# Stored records
___
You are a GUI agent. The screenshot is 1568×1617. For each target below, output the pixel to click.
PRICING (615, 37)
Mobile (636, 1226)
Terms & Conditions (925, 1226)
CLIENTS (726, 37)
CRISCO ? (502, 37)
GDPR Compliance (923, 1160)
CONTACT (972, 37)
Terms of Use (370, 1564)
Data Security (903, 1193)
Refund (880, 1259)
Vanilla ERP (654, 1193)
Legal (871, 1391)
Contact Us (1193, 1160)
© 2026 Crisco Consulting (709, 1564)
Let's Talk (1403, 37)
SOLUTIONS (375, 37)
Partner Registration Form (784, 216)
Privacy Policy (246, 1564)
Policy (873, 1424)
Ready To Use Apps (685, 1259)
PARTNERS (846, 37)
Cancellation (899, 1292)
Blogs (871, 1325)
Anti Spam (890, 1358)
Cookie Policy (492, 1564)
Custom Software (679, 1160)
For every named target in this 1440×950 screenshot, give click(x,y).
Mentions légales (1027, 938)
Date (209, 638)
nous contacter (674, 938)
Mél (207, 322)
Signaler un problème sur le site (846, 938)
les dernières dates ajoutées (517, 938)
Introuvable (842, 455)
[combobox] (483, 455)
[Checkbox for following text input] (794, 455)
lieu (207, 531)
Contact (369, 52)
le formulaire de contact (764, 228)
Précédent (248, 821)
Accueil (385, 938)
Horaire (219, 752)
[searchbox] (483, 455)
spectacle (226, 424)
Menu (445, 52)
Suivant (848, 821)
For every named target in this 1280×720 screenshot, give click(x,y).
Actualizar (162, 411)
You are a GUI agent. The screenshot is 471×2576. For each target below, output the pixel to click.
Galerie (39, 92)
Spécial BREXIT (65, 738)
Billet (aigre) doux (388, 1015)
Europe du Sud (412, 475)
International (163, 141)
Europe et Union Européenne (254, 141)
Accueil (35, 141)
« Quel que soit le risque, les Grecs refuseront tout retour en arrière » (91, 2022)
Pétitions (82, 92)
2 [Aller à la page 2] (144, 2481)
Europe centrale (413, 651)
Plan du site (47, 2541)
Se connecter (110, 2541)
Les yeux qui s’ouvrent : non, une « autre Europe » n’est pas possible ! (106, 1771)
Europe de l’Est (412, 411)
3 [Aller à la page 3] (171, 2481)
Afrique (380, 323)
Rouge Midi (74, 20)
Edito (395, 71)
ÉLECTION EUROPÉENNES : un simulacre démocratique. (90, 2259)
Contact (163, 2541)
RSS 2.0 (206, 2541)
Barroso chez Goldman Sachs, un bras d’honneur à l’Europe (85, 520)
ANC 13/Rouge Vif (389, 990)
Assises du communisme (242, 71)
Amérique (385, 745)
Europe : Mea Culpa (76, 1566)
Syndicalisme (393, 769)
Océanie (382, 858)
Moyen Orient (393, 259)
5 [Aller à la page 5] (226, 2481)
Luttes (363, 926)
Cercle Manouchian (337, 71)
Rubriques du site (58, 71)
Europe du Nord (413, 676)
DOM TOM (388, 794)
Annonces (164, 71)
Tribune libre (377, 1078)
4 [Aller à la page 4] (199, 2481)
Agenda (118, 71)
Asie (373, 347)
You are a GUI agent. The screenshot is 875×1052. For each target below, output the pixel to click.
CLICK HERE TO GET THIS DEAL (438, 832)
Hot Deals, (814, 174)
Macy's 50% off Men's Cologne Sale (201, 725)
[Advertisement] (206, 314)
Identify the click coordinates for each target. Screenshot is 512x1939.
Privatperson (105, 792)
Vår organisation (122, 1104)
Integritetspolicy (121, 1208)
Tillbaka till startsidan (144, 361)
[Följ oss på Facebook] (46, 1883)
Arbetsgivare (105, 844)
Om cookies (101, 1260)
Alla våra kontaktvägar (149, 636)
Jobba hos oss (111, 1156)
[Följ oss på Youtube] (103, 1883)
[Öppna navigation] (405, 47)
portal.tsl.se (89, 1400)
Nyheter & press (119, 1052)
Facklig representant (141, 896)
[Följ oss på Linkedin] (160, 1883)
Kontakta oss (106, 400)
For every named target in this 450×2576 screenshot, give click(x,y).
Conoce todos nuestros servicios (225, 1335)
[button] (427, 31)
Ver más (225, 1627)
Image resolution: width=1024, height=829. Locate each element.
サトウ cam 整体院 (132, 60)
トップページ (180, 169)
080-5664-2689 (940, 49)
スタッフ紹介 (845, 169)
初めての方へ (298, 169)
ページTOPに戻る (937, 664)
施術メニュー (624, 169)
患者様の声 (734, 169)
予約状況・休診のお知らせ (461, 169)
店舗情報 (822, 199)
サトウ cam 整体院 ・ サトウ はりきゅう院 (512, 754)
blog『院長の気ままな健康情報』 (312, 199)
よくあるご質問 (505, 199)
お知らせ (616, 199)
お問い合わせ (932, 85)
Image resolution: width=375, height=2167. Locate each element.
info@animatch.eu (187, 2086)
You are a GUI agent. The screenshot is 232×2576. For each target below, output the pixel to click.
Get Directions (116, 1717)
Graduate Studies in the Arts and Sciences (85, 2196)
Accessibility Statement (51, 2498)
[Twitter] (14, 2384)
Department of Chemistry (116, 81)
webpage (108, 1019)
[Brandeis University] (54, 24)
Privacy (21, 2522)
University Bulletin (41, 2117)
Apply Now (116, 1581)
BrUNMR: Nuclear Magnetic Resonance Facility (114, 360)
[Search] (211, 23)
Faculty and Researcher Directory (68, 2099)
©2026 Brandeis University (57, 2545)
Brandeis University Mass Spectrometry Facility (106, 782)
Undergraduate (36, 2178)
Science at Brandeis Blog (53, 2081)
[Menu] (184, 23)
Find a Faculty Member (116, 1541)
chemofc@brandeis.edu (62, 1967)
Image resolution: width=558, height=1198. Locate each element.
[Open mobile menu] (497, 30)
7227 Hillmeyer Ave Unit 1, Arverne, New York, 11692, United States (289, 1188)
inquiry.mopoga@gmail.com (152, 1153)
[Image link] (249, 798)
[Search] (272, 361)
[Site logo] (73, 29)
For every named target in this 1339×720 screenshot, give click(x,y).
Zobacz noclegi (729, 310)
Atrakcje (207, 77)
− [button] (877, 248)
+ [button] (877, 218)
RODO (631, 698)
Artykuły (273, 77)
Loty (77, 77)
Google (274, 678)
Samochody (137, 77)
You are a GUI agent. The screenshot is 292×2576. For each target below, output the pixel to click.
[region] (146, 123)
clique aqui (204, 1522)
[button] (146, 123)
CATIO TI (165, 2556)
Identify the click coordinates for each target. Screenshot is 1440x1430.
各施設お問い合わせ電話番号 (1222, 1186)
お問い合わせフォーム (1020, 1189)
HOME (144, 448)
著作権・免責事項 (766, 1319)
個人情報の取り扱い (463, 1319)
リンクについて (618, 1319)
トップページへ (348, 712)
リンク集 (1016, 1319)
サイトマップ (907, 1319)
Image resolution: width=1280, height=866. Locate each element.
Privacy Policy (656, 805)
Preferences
___
# Exercise instructions
Copy out, exactly and alone, the lines of the entries above between the ones holding "Horaire (219, 752)" and "Se connecter (110, 2541)", inclusive.

# Worked solution
Horaire (219, 752)
[searchbox] (483, 455)
spectacle (226, 424)
Menu (445, 52)
Suivant (848, 821)
For every named target in this 1280×720 screenshot, give click(x,y).
Actualizar (162, 411)
You are a GUI agent. The screenshot is 471×2576. For each target below, output the pixel to click.
Galerie (39, 92)
Spécial BREXIT (65, 738)
Billet (aigre) doux (388, 1015)
Europe du Sud (412, 475)
International (163, 141)
Europe et Union Européenne (254, 141)
Accueil (35, 141)
« Quel que soit le risque, les Grecs refuseront tout retour en arrière » (91, 2022)
Pétitions (82, 92)
2 [Aller à la page 2] (144, 2481)
Europe centrale (413, 651)
Plan du site (47, 2541)
Se connecter (110, 2541)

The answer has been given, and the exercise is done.